Transcribed page contents:
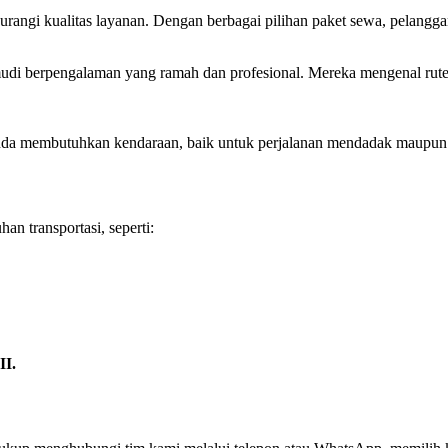
rangi kualitas layanan. Dengan berbagai pilihan paket sewa, pelangg
i berpengalaman yang ramah dan profesional. Mereka mengenal rute-r
Anda membutuhkan kendaraan, baik untuk perjalanan mendadak maupun
an transportasi, seperti:
II.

Problem to solve: Lines from the one with "Anda membutuhkan kendaraan, baik" through the end of the data: set these down exactly, including both ends and nothing more.

Problem solution:
Anda membutuhkan kendaraan, baik untuk perjalanan mendadak maupun
an transportasi, seperti:
II.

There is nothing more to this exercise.